La libido accrue à l’adolescence se traduit par la « renommée », au sein du collège, du personnage de Mademoiselle Laurent qui représente la beauté, et qui rend « très admiratifs » les garçons et jalouses les filles : « elle éveille notre libido d’adolescents rêveurs. » La transition de l’enfance à l’adolescence se fait aussi via la musique ; le goût de l’enfant évolue et explore de nouveaux territoires : « rien de tel qu’un bon morceau de hard ! Ça m’éclate ! Ah finis les doux rêves avec Blanche-Neige et les sept nains ! » Le jeune homme se montre ici conscient et fier de son évolution.

L’impertinence de Raphaël traduit également son état d’adolescent prompt à tester les limites, l’autorité qu’on lui impose et à les remettre en question. Il se montre agressif envers la remplaçante, se moquant de ses menaces et critiquant sa façon de faire cours : « Bizarre façon de donner cours, Madame.
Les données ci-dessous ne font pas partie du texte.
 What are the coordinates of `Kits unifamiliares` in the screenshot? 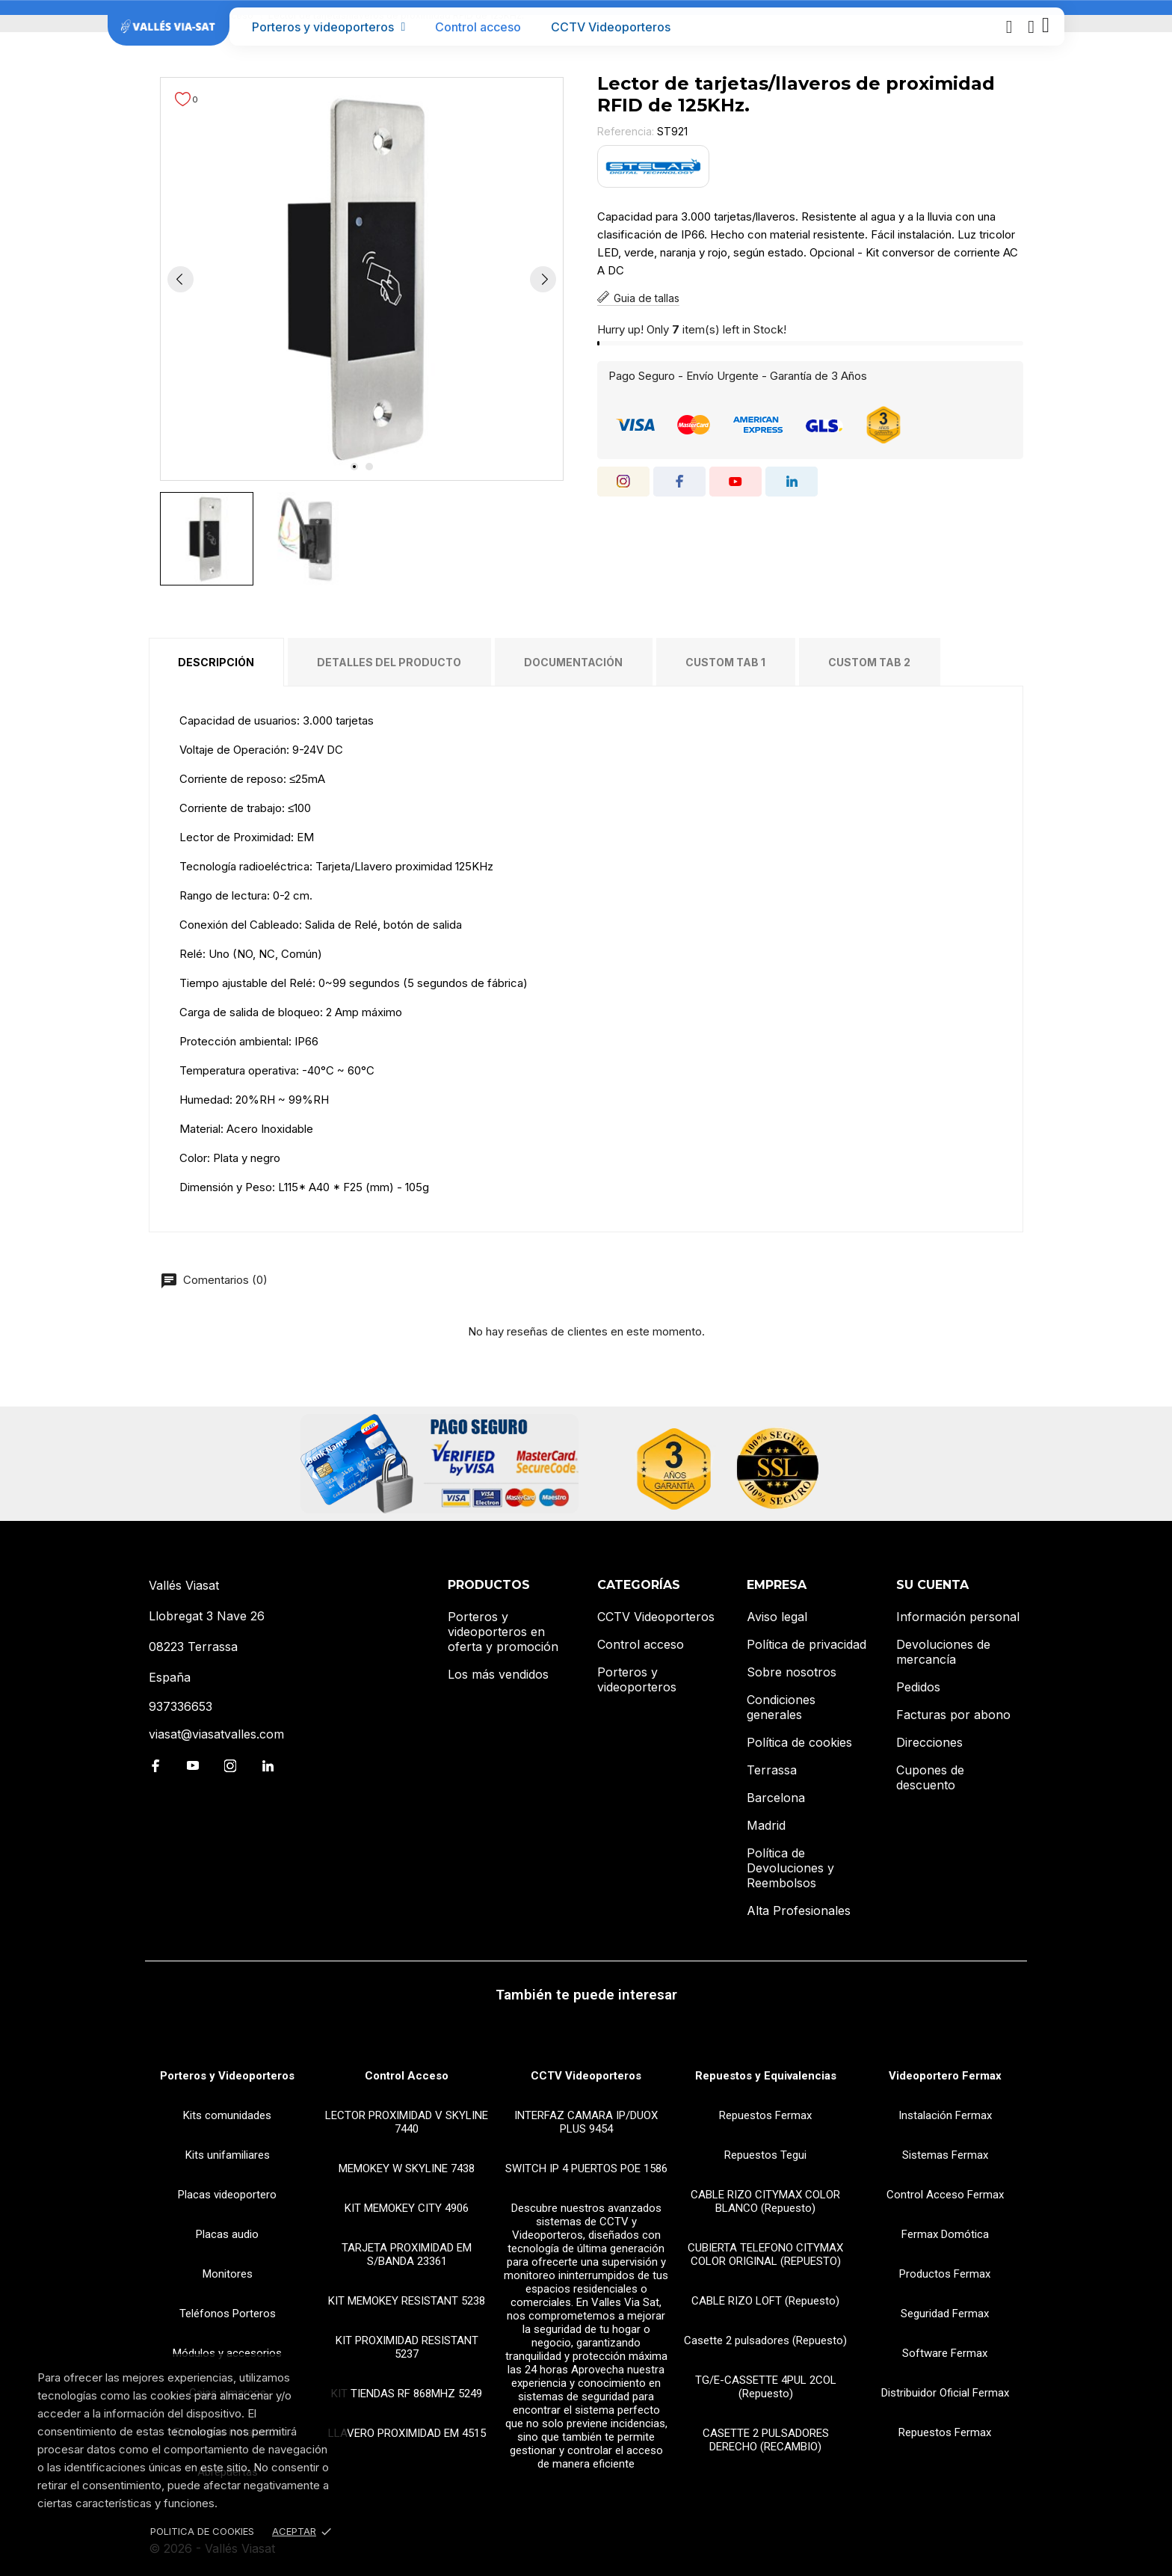 It's located at (227, 2155).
Vous êtes payée pour ne rien faire ? » ; « Mon dieu, Madame, vous me faites peur » ; « Mettez m’en deux, ça me fera un vélo ». Raphaël montre ainsi qu’il a beaucoup de mal à garder son calme et à se maîtriser, épanchant son sentiment de colère, une situation classique à l’adolescence.
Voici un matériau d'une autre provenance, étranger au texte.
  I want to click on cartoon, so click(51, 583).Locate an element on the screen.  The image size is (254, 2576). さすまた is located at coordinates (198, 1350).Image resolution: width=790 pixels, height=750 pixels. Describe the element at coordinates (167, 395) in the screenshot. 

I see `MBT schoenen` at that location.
Raphaël a du mal à accepter que Madame Grivet reste une femme comme une autre. Il est injuste, très critiqueur et il en a conscience. Son manque de maturité l’empêche de garder son calme, mais il en a également conscience : « Je me dégoûte même d’agir ainsi » ; « Je ne suis plus le doux Raphaël d’il y a deux ans. L’adolescence rend cruel. » Le lecteur est donc confronté à un personnage qui a la fois exemplifie, parfois jusqu’à la caricature, l’adolescent à une période difficile de sa vie, mais qui montre aussi du recul sur ce qu’il est, qui comme son père parvient parfois à relativiser, à prendre de la distance. Le lecteur peut donc lui aussi osciller entre ces deux regards et suivre Raphaël dans son autocritique.
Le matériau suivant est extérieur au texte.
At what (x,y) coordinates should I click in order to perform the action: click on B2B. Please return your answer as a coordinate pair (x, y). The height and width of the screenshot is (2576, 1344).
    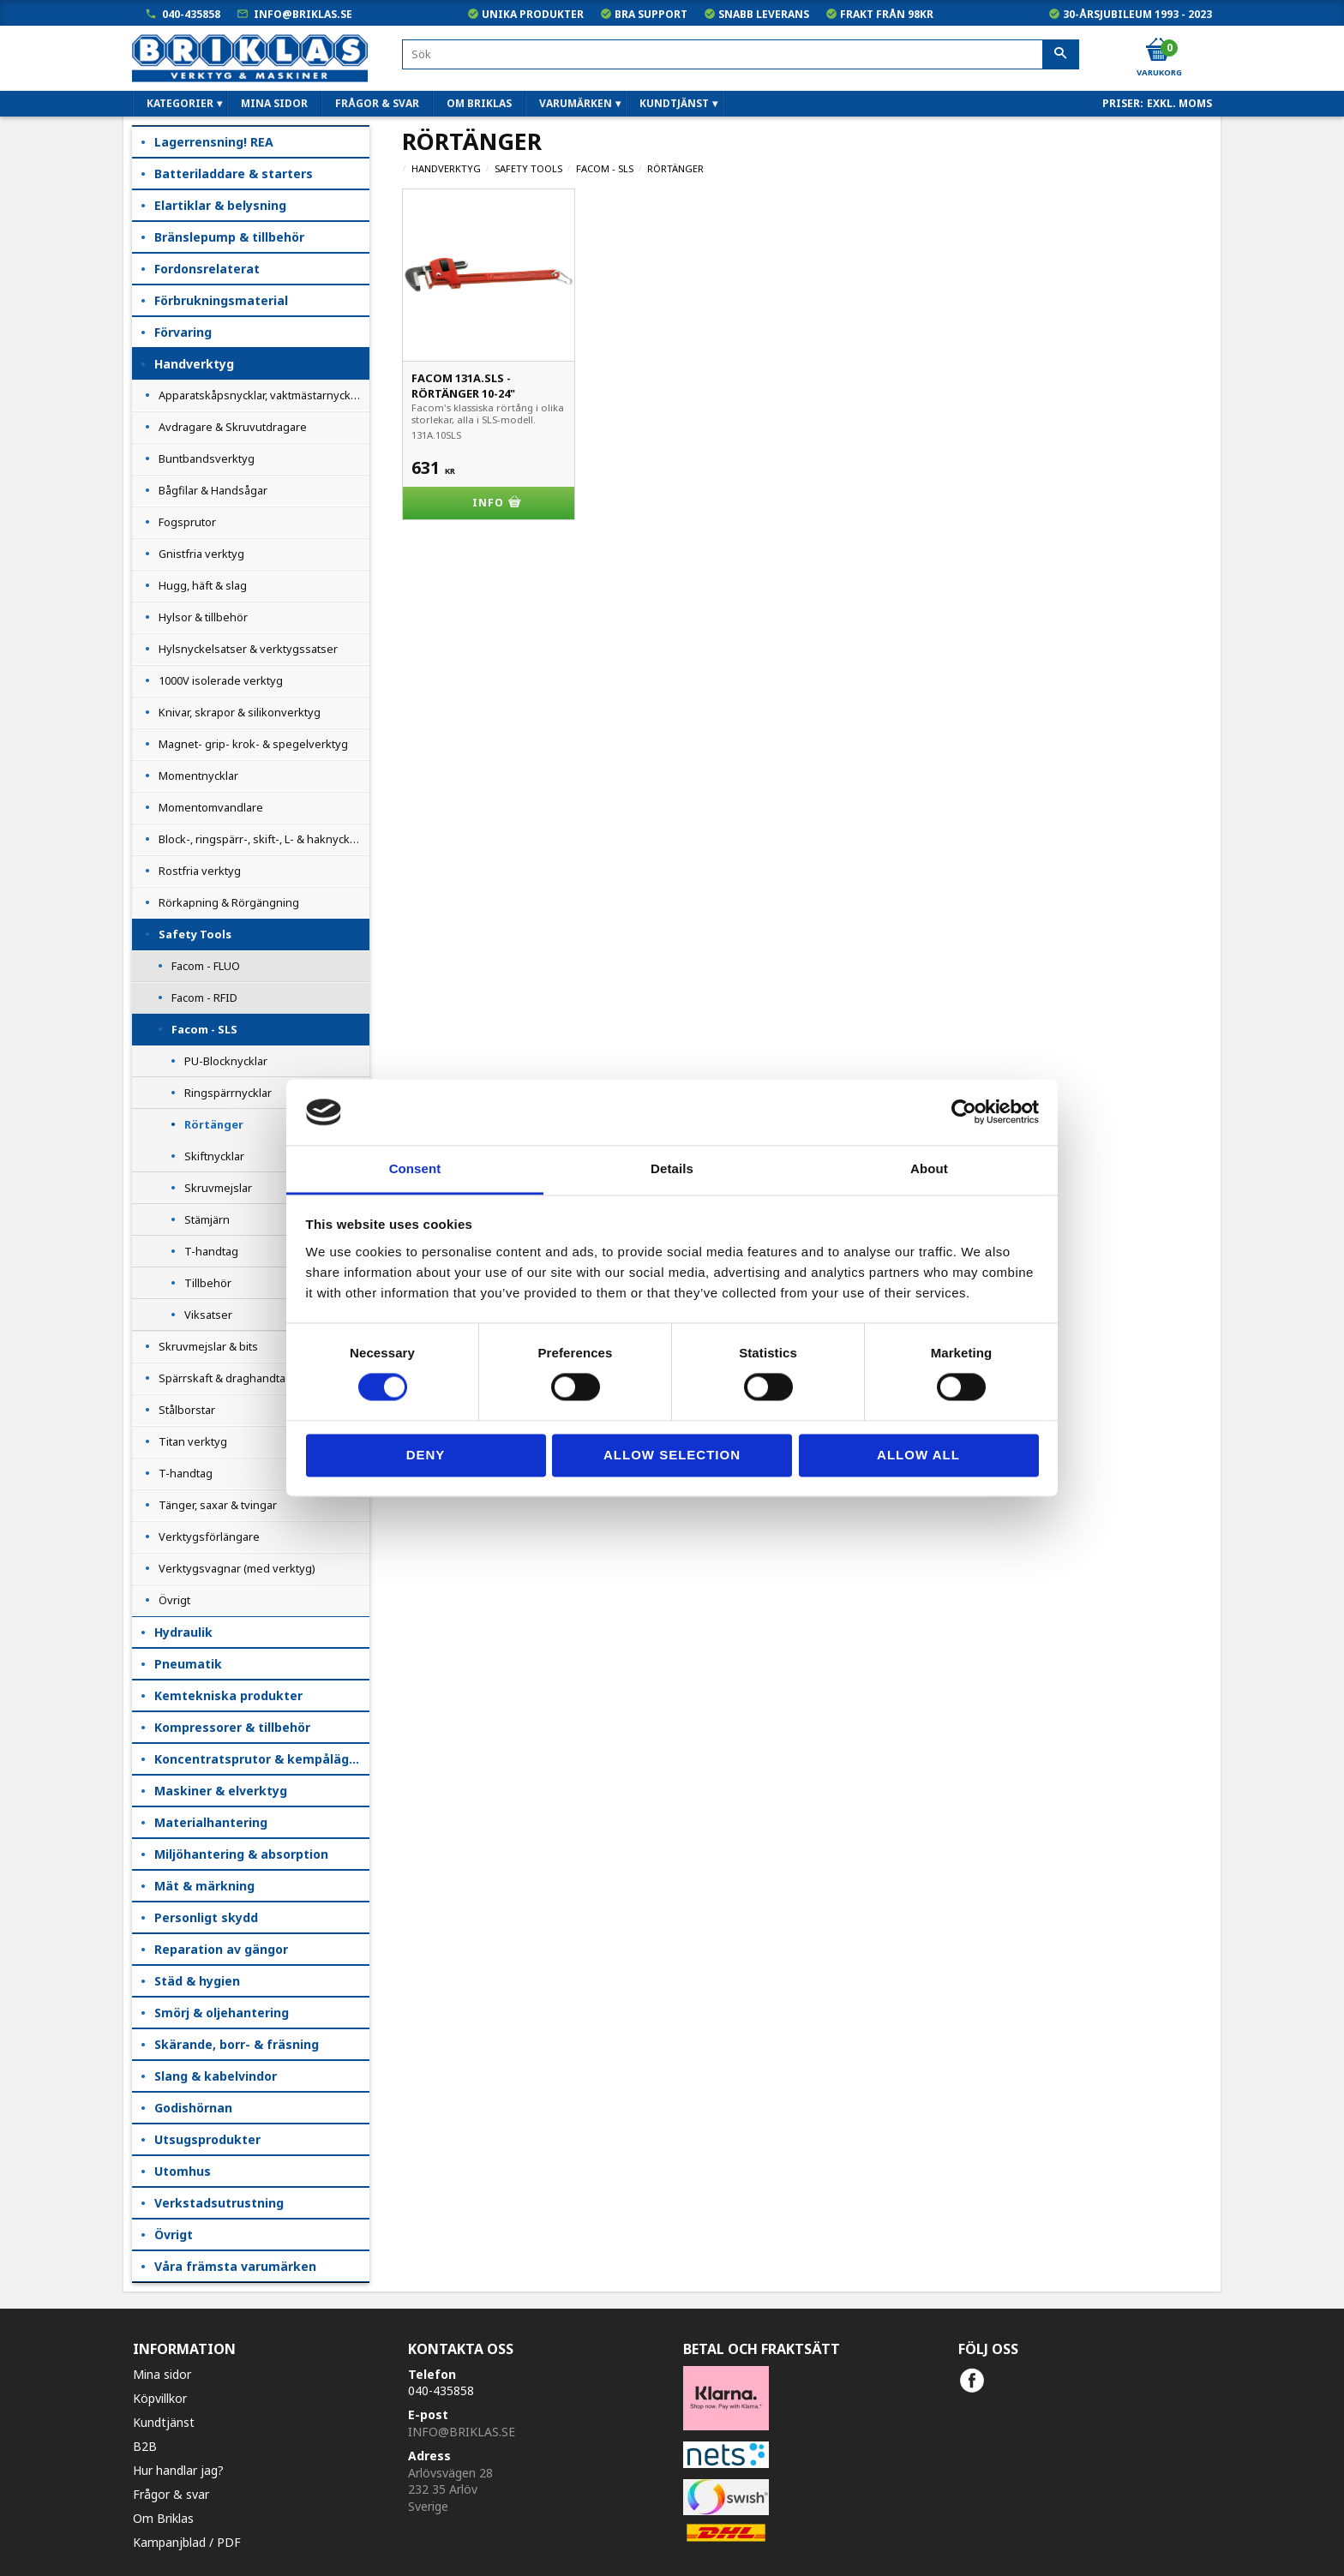
    Looking at the image, I should click on (145, 2446).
Les crises de colère de Raphaël, souvent impulsives et peu durables, se veulent typiques de l’adolescence. Par exemple lorsque sa mère se moque de lui, il se sent incompris et réagit de façon disproportionnée : « elles sont brusques, explosives et fulgurantes. Il ne me faut pas plus d’un quart d’heure pour me calmer. » Ces crises prennent des proportions assez graves lorsqu’il interpelle Madame Grivet en la tutoyant suite à la déprime de Réginald : « Alors, tu es contente de ce que tu as fait ? Tu es fière ? » ; « Vous me dégoûtez. Les profs comme vous, ça ne devrait pas exister ! » La première personne utilisée, le « je », permet une meilleure identification du lecteur avec ce jeune homme à la fois incapable de maîtriser l’expression de sa colère parfois, mais capable de s’analyser a posteriori avec une certaine lucidité.